Leave it to Lebanon’s growing pains to get me writing again. I’ve been so wrapped up in other media and projects that my fingertips haven’t been still long enough to weave a coherent paragraph of word strings.
Last night, I went to the stars. I needed to be off the grid to get back on it, to reposition myself, to be aware that my time on this third rock from the sun is finite and, ultimately, negligible. Marcus Aurelius said, “what we do now echoes in eternity” and getting lost in a snapshot of the universe will remind you that you are a blip on the timeline of this planet, the planet that is slowly dying because no one feels like their choices have any impact. We want fewer motorcycles on the road but we want shawarma delivered to our doorstep at midnight. We want freedom of speech but we want to silence music or mask art that are reflections on and of our societal structures.

“Remember when music used to sway us?” – Lyrics from Comrades by Mashrou Leila
Khalil Azar, the cognoscenti of the astroadventurer group, BeirutVersus, mapped out where we were in relation to our geolocation and the summer season.

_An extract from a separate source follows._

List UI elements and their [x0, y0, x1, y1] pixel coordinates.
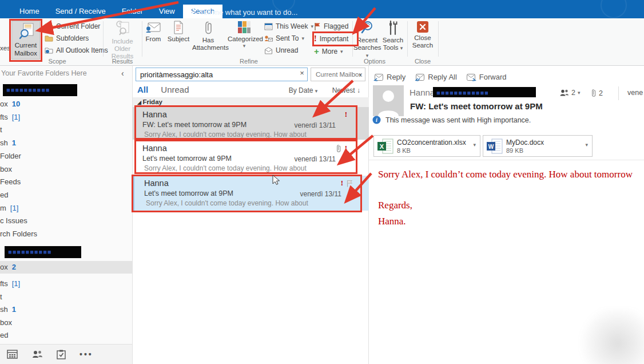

A concept that stuck with me from his intro was that of Jupiter and its 3 moons. Gravitationally bound to one another, the system stabilizes as they resonate in space. In the sea of the Milky Way that flows out of the teapot asterism across the sky of Kfardebian, that glimmer of cosmic kinship was solacing.
The thought of entities orbiting harmoniously in vast darkness is the way we keep spinning and allowing for life to persist. We each have our own moons keeping us stabilized in a world that is geared to always veer into chaos. The second law of thermodynamics roughly dictates that we are not supposed to stabilize, that there is a constant loss of energy available to do work, that entropy will only increase as we continue to exist. No wonder the loss of a moon can throw you into a tailspin.

Last night’s universe by Anthony Ballouz
As Khalil continued to break down the stars with Arabic names, including the three that make up the Summer Triangle star formation, we quickly saw how influential our part of the world was in celestial documentation. Vega, one of the vertices of this triangle, is a loose transliteration of wāqi which means “falling” or “landing.”
A fellow stargazer then said, “Wein kinna w wein sirna.” *
“We’re still here,“ I said.
And yet, with the youth being shipped out in droves, their bags being packed by their own parents who shove them out the door, the collective attention being sidetracked because of a meme or a lyric while the country is Vega, falling further into decay – are we still here at all? The sky is the most basic record of the past and it could be that we’ve all but vanished to the eyes of beings across the galaxy. All this light is seen from a distance even though we’re long gone. It feels like this place is a sky full of ghosts.